Evan informed him that he never played jokes with money,

or on men.

"'Cause it looks like it, sir, to go to offer a poor chap sixpence." The postillion laughed hollow from the end of his lungs. "Sixpence for a night's work! It is a joke, if you don't mean it for one. Why, do you know, sir, I could go— there, I don't care where it is!-I could go before any magistrate livin', and he'd make ye pay. It's a charge, as custom is, and he'd make ye pay. Or p'rhaps you're a goin' on my generosity, and '11 say, he gev back that sixpence! Well! I shouldn't 'a' thought a gentleman 'd make that his defense before a magistrate. But there, my man! if it makes ye happy, keep it. But you take my advice, sir. When you hires a chariot, see you've got the shiners. And don't you go never again offerin' a sixpence to a poor man for a night's work. They don't like it. It hurts their feelin's. Don't Don't you forget that, sir. Lay that up in your mind."

Now the postillion having thus relieved himself, jeeringly asked permission to smoke a pipe. To which Evan said, "Pray, smoke, if it pleases you." And the postillion, hardly mollified, added, "The baccy's paid for," and smoked.
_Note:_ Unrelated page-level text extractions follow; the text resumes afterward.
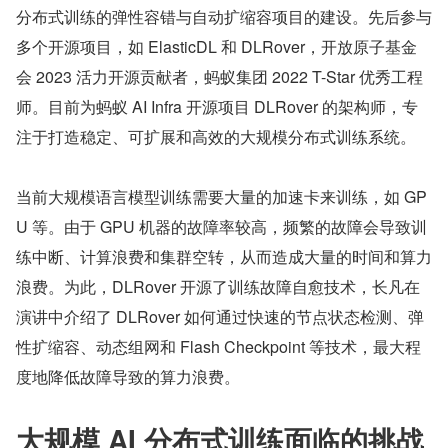
分布式训练的弹性容错与自动扩缩容项目的建设。先后参与
多个开源项目，如 ElasticDL 和 DLRover，开放原子基金
会 2023 活力开源贡献者，蚂蚁集团 2022 T-Star 优秀工程
师。目前为蚂蚁 AI Infra 开源项目 DLRover 的架构师，专
注于打造稳定、可扩展和高效的大规模分布式训练系统。
当前大规模语言模型训练需要大量的加速卡来训练，如 GP
U 等。由于 GPU 机器的故障率较高，频繁的故障会导致训
练中断、计算浪费和集群空转，从而造成大量的时间和算力
浪费。为此，DLRover 开源了训练故障自愈技术，长凡在
演讲中介绍了 DLRover 如何通过快速的节点状态检测、弹
性扩缩容、动态组网和 Flash Checkpoint 等技术，最大程
度地降低故障导致的算力浪费。
大规模 AI 分布式训练面临的挑战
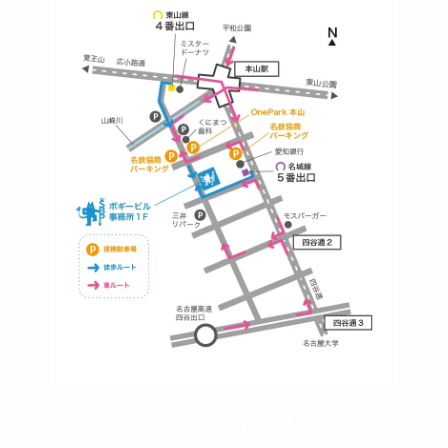
https://bogey.co.jp/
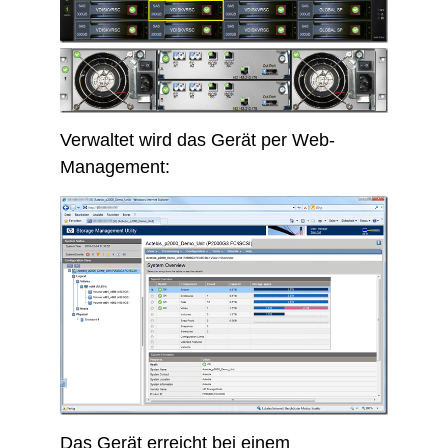
Verwaltet wird das Gerät per Web-
Management:
Das Gerät erreicht bei einem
As will sometimes happen, the feelings of the man who had spoken out and behaved doubtfully, grew gentle and Christian,

whereas those of the man whose bearing under the trial had been irreproachable were much the reverse. The postillion smoked he was a lord on his horse; he beheld my gentleman trudging in the dust. Awhile he enjoyed the contrast, dividing his attention between the footfarer and moon. To have had the last word is always a great thing; and to have given my gentleman a lecture, because he shunned a dispute, also counts. And then there was the poor young fellow trudging to his father's funeral! The postillion chose to remember that now. In reality, he allowed, he had not very much to complain of, and my gentleman's courteous avoidance of provocation (the apparent fact that he, the postillion, had humbled him and got the better of him, equally, it may be), acted on his fine English spirit. I should not like to leave out the tobacco in this good change that was wrought in him. However, he presently astonished Evan by pulling up his horses, and crying that he was on his way to Hillford to bait, and saw no reason why he should not take a lift that part of the road, at all events. Evan thanked him briefly, but declined, and paced on with his head bent.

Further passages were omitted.